● **YOUR ASSIGNMENT**
Counting the line with "process and the" as the last one, copy out the lines of the data exactly from the first onward.
[EXCERPTED DATA Boundary: Start]
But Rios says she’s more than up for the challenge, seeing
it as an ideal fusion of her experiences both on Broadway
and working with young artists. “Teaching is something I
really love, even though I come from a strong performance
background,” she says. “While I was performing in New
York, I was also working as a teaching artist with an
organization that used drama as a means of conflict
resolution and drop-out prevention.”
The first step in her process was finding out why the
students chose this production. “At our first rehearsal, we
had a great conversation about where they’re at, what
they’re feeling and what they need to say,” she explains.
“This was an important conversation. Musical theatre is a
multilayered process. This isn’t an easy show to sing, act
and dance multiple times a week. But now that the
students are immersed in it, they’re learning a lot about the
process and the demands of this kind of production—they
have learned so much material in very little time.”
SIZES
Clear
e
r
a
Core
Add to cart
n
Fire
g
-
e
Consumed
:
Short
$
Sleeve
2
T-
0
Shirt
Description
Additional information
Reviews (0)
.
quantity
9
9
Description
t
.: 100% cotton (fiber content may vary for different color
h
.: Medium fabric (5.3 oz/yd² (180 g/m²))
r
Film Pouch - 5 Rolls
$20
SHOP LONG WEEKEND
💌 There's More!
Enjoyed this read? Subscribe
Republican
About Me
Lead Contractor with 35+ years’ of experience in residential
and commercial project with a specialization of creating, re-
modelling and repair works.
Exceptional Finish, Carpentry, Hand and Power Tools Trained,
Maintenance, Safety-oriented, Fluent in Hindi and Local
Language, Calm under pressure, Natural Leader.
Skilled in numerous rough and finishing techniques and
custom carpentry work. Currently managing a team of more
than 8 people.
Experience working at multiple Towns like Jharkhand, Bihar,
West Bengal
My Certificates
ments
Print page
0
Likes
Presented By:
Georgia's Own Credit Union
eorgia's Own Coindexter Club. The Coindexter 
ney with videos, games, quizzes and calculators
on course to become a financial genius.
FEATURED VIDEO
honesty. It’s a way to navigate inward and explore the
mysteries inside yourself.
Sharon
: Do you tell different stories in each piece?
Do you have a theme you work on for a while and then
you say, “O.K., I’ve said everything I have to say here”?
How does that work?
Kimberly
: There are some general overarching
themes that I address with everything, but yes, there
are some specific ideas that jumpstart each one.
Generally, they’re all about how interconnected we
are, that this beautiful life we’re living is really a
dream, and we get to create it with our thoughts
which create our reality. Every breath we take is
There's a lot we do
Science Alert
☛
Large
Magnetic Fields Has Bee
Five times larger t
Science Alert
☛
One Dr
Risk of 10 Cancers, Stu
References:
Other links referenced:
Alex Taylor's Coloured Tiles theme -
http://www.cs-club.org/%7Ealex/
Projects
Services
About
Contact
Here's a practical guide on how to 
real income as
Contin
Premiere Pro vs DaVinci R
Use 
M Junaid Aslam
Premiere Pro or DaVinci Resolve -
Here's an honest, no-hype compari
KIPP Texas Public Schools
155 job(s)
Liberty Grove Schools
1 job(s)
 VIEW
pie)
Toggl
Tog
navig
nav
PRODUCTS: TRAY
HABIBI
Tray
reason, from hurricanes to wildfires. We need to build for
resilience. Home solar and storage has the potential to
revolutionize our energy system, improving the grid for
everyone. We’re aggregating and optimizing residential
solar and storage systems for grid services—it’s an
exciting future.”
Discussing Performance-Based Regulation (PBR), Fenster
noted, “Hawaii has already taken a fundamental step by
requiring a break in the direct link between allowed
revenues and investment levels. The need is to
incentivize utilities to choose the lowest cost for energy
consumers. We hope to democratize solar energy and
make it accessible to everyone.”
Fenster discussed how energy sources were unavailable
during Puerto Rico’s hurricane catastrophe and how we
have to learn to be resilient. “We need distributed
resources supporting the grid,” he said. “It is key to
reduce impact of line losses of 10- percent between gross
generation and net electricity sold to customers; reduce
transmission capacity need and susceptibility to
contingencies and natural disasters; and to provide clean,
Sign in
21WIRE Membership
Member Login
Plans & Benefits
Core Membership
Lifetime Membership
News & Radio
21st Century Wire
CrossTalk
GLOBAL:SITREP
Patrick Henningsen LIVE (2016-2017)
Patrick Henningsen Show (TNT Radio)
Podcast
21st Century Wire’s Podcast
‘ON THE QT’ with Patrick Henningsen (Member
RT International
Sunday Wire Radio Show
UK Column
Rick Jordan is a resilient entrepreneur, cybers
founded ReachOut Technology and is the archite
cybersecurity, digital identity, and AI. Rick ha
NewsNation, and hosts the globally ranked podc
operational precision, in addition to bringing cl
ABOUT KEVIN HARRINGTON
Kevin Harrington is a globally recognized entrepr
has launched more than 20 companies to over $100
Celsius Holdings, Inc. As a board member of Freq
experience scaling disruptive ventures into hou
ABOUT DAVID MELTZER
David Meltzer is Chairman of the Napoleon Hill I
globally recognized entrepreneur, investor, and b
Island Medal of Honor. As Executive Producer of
[EXCERPTED DATA Boundary: End]
● **TASK RESPONSE**
But Rios says she’s more than up for the challenge, seeing
it as an ideal fusion of her experiences both on Broadway
and working with young artists. “Teaching is something I
really love, even though I come from a strong performance
background,” she says. “While I was performing in New
York, I was also working as a teaching artist with an
organization that used drama as a means of conflict
resolution and drop-out prevention.”
The first step in her process was finding out why the
students chose this production. “At our first rehearsal, we
had a great conversation about where they’re at, what
they’re feeling and what they need to say,” she explains.
“This was an important conversation. Musical theatre is a
multilayered process. This isn’t an easy show to sing, act
and dance multiple times a week. But now that the
students are immersed in it, they’re learning a lot about the
process and the demands of this kind of production—they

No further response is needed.